Why make all the effort for two weeks on an annual break that may only be a one-time excursion? Another prevalent (and incorrect) mentality is that, “Everyone speaks English these days”, so why bother learning Russian, or by the same logic – any language? Speaking as a Brit, It’s well known that our multi-lingual abilities are often shamefully inadequate when compared to our European neighbours (and those further afield too). I’ve frequently found that a foreigner’s (not just a European’s) native language, plus some level of English, is the minimum linguistic toolset that he or she will possess upon exiting academia. More embarrassing still (for us), an ability in 3 or more languages is not uncommon. By contrast, we may fall back on loops of loud pidgin English to get the point across (just why don’t they understand?!) – with perhaps a dash of mime thrown in for good measure (that’ll do it!).
So, I’m surely contradicting my earlier statement? And that, “Everyone speaks English anyway” is correct? Well, no. Just as today you will still find people who by their own admission are, “No good with computers”, you’ll still find Russians that never really took to English. Also, whilst the modern education system is pretty much “on-point” when it comes to equipping modern students; previous generations of perfectly capable, intelligent Russians may have avoided English altogether. They simply didn’t need it, or it was never taught. You’ll also find, unsurprisingly, that larger cosmopolitan centres -I’m thinking of St, Petersburg and Moscow have a relatively higher incidence of English speakers than some remoter towns deep inside Siberia, though don’t automatically expect complete fluency anywhere. Whilst the English language may be at the centre of your world, Earth is a big place. It’s sobering to contemplate that only half of the sites on the internet have English language pages, even more so that English language users on the internet are only 26% of the global total.
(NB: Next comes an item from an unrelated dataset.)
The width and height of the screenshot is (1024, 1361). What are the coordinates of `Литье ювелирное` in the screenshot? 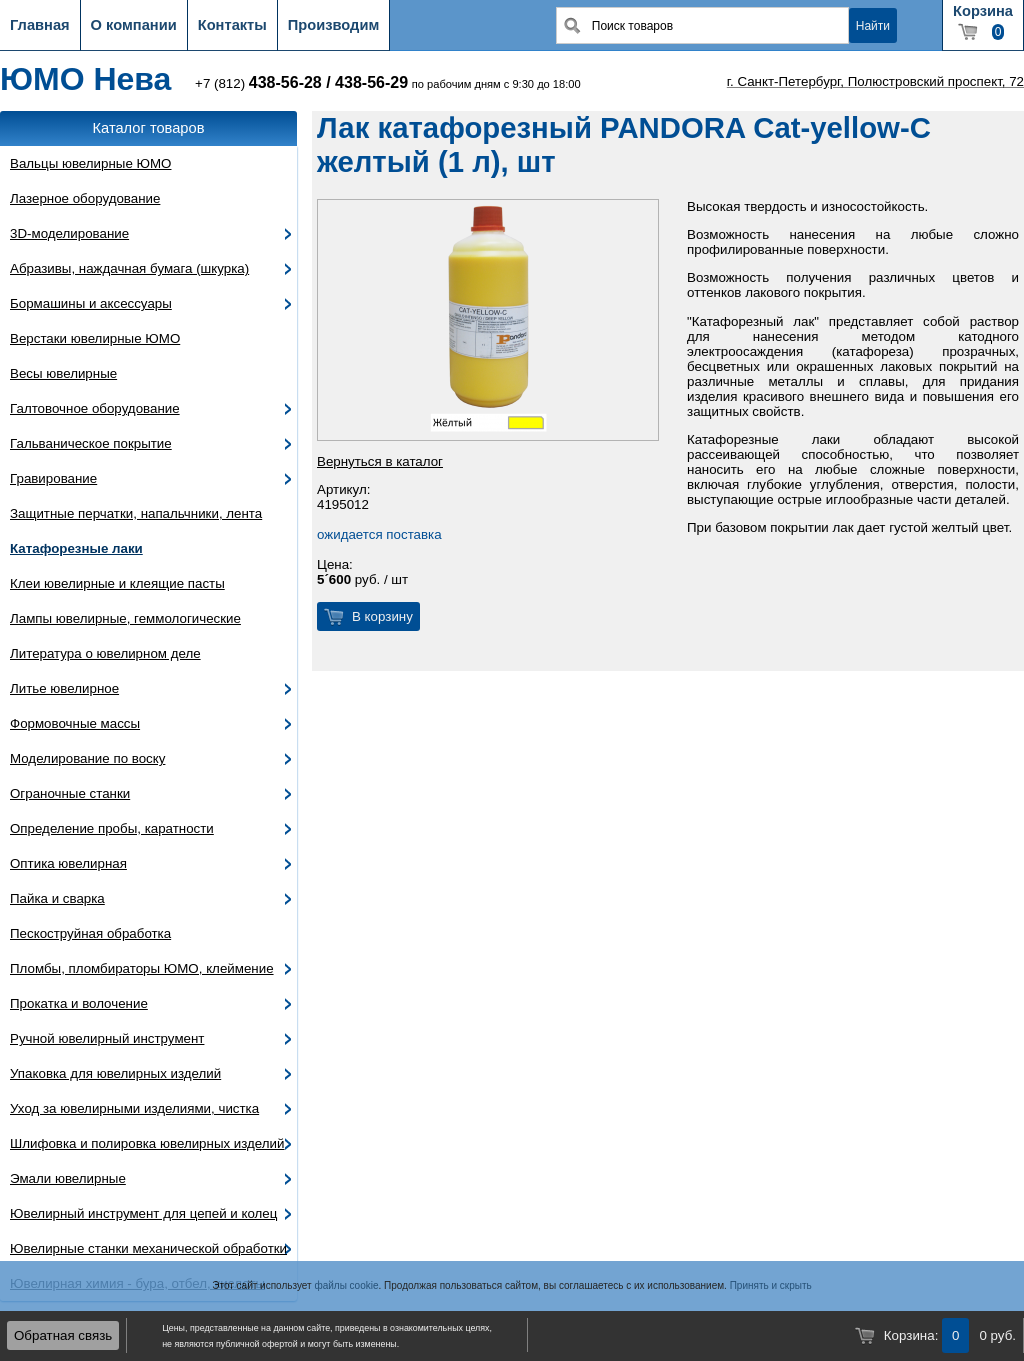 It's located at (64, 688).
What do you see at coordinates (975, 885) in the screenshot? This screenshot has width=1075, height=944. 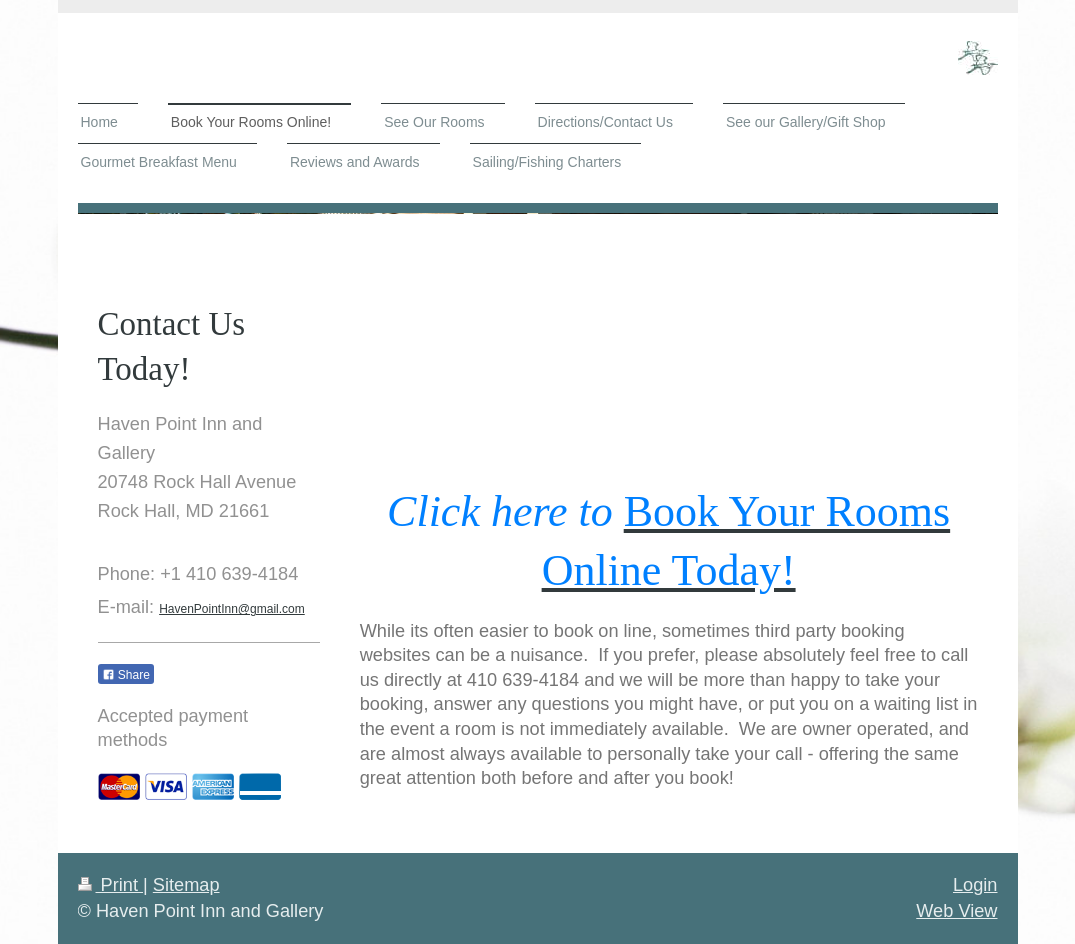 I see `Login` at bounding box center [975, 885].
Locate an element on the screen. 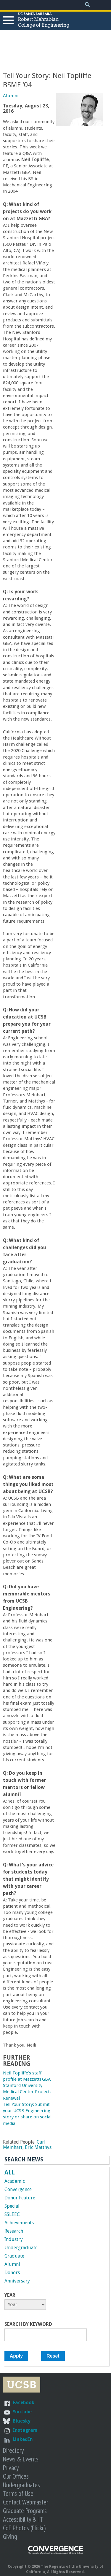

The Foreign Service Institute (FSI) graded foreign languages in four categories of increasing learning difficulty for native English speakers. Russian came fourth along with other Slavic tongues, -unsurprisingly. In the same category were Bengali, Icelandic and Zulu! That’s the FSI’s considered assessment of course, not necessarily a hard and fast “law” by any means. We each have different aptitudes, naturally. All things being equal (which they aren’t), the difficulty level would require around 1100 hours of class time to gain a “general” level of proficiency, according to the FSI.
The question, “Why bother if I’m only going to be there for two weeks?” can only be answered by yourself. It is quite possible to stay within your tourist “bubble”, be chaperoned around in a group lead by a guide/translator/interpreter and peer out at your surroundings whilst never truly engaging with the locals. You’ll see the fascinating sights that tourist Russia is famous for and no doubt come home with some great anecdotes, photographs and souvenirs. Then you can tick Russia “off” your bucket list and move on. If you are happy with the above scenario then that is “correct”, -for you. Frankly though, I think you’re missing out. Anyone who’s ever shared a joke with someone in the latter’s native (foreign) language will know exactly what I mean.
Incidentally, you may find a little extra encouragement/motivation from the locals,- as Donovan Nagel pointed out on The Mezzofanti Guild site:-
“In Russia I found that people expected me to speak Russian and the few times I asked if anyone spoke English I got looked at as if to say, ‘No and why should I speak English?’ …You’re forced to adapt and learn the language as quickly as possible if you want to get by.”